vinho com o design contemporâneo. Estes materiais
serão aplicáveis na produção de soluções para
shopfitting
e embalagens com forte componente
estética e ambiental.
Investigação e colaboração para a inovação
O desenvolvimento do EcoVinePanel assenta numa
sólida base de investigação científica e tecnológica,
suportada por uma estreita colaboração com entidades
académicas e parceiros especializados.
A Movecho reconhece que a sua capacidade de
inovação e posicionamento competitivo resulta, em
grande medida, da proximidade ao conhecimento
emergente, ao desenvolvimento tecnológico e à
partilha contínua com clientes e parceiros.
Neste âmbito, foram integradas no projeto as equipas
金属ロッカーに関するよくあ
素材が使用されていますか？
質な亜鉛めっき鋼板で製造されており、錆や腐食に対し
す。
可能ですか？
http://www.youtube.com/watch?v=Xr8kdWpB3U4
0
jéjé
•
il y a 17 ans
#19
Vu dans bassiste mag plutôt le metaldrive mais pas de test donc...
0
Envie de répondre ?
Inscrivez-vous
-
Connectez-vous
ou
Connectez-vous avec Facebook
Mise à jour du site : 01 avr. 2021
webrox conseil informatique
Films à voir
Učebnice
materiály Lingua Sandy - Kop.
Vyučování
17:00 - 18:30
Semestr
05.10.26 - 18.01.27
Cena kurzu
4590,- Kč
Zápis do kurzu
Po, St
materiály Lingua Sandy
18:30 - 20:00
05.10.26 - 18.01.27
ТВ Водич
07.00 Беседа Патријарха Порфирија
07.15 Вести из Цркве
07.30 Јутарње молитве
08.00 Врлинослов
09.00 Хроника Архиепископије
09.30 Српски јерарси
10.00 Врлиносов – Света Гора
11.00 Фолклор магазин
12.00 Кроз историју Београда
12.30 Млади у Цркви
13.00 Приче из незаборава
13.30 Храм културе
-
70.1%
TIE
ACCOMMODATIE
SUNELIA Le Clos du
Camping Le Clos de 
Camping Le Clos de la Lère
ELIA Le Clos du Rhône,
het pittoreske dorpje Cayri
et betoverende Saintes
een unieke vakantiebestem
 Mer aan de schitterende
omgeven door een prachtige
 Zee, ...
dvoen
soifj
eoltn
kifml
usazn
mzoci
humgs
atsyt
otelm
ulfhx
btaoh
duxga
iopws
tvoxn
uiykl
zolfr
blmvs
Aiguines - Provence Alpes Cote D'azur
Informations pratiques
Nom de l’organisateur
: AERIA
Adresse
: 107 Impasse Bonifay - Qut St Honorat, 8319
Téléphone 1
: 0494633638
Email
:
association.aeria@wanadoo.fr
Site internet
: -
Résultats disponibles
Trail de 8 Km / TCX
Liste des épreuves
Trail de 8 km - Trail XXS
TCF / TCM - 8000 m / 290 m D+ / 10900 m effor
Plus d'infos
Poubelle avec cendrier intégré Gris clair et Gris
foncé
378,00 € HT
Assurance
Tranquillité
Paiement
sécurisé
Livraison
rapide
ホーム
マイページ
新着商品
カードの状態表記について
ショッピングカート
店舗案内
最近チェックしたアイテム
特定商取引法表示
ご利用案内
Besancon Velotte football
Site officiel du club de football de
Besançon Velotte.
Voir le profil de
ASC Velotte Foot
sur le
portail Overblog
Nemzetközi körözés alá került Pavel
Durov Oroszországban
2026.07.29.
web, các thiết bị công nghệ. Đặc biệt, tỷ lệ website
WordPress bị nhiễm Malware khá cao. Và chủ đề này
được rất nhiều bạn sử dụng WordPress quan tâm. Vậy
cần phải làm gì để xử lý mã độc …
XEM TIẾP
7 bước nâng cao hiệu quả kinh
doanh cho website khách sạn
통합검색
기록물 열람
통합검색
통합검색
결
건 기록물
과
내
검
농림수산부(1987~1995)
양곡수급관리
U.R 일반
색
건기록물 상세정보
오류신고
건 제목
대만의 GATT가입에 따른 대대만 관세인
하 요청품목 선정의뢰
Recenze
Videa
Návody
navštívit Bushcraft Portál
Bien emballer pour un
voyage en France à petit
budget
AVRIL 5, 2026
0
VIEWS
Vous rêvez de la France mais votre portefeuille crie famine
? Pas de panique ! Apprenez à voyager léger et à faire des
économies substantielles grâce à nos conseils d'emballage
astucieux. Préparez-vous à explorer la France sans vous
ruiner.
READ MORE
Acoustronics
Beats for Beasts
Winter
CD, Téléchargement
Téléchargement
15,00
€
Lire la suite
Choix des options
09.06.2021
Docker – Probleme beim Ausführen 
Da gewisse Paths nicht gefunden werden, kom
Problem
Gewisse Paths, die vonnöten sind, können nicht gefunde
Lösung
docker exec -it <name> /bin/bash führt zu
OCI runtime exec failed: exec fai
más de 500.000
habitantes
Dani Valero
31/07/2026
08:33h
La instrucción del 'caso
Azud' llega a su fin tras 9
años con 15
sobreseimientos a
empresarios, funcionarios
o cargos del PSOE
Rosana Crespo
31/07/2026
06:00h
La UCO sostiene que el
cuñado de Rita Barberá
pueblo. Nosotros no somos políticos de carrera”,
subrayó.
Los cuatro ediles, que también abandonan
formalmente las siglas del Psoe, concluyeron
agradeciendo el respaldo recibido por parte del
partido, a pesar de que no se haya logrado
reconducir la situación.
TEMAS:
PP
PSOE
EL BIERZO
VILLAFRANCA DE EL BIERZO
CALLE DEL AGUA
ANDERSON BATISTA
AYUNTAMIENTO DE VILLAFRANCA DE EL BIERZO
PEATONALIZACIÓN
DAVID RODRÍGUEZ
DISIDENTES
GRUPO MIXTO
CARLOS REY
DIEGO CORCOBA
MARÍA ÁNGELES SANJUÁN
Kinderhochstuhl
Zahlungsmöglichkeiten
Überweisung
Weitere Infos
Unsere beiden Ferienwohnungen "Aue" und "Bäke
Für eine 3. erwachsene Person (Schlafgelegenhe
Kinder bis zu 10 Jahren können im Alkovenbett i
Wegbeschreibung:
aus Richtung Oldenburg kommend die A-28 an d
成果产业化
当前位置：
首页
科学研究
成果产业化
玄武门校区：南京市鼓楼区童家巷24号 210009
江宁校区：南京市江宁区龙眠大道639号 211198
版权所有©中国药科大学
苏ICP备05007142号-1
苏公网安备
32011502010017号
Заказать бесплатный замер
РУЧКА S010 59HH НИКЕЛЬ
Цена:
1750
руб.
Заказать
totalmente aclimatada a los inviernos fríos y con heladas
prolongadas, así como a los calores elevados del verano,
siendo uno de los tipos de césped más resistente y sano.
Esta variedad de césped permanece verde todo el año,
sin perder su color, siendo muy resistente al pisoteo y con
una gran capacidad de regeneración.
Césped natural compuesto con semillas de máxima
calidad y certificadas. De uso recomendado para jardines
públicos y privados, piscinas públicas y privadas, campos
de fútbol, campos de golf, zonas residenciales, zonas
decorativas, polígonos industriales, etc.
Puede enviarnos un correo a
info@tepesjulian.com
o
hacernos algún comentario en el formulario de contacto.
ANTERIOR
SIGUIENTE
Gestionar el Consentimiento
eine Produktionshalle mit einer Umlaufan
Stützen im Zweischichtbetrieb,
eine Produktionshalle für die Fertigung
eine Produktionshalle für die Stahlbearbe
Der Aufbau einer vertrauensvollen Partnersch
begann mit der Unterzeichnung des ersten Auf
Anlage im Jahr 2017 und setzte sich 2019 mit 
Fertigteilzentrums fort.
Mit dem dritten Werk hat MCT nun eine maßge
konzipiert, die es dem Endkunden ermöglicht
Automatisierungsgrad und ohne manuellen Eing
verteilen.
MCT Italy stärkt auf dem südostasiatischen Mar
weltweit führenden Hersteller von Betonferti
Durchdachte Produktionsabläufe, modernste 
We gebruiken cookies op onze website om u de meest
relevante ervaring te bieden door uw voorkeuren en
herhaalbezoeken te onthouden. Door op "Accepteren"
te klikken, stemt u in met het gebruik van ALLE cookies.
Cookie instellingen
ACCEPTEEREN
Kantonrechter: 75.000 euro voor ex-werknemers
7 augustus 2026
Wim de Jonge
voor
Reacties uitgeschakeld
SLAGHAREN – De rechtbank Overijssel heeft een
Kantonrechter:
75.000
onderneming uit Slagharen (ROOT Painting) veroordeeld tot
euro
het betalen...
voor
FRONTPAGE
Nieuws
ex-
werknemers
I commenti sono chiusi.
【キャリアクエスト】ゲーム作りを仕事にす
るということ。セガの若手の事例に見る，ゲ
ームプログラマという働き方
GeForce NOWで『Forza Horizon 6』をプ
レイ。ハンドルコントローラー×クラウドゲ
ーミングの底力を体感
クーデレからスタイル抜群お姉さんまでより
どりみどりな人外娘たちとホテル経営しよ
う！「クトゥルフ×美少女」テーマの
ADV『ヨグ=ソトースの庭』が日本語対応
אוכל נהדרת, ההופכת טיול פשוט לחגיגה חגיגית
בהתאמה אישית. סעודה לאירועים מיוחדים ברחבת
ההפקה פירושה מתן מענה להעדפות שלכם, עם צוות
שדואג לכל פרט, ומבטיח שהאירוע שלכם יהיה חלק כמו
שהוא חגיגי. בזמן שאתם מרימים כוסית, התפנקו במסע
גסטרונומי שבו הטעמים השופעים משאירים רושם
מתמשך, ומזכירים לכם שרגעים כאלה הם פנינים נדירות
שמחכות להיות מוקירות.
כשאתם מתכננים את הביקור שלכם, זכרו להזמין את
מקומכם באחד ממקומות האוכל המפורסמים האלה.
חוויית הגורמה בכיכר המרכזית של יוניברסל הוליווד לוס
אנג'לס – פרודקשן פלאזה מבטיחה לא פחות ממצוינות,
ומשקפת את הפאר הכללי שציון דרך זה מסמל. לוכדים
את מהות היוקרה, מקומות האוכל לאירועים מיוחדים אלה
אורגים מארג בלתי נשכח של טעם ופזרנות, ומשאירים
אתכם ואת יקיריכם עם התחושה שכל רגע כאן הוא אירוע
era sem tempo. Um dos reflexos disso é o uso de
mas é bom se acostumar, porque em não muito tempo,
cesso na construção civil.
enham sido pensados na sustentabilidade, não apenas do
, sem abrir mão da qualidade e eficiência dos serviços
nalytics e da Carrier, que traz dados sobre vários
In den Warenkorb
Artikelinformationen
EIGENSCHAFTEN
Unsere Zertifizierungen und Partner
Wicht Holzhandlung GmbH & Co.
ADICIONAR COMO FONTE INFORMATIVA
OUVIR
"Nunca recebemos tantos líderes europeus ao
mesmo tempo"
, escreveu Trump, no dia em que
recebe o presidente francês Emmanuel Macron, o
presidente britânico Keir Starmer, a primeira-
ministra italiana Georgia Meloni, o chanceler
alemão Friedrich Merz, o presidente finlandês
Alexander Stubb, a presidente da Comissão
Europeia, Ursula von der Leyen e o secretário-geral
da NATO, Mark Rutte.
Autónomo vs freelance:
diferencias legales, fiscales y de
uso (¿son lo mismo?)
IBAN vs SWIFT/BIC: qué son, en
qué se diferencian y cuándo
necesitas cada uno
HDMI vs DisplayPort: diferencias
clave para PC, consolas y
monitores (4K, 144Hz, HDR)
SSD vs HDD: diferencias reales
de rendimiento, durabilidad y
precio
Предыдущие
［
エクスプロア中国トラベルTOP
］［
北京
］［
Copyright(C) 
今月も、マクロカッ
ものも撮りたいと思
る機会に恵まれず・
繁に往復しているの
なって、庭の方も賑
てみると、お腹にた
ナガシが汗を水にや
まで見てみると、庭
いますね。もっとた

**Task statement**
Only the lines from the one containing "uso (¿son lo mismo?)" through the end of the material should be reproduced, exactly, with both ends included.

**Output below**
uso (¿son lo mismo?)
IBAN vs SWIFT/BIC: qué son, en
qué se diferencian y cuándo
necesitas cada uno
HDMI vs DisplayPort: diferencias
clave para PC, consolas y
monitores (4K, 144Hz, HDR)
SSD vs HDD: diferencias reales
de rendimiento, durabilidad y
precio
Предыдущие
［
エクスプロア中国トラベルTOP
］［
北京
］［
Copyright(C) 
今月も、マクロカッ
ものも撮りたいと思
る機会に恵まれず・
繁に往復しているの
なって、庭の方も賑
てみると、お腹にた
ナガシが汗を水にや
まで見てみると、庭
いますね。もっとた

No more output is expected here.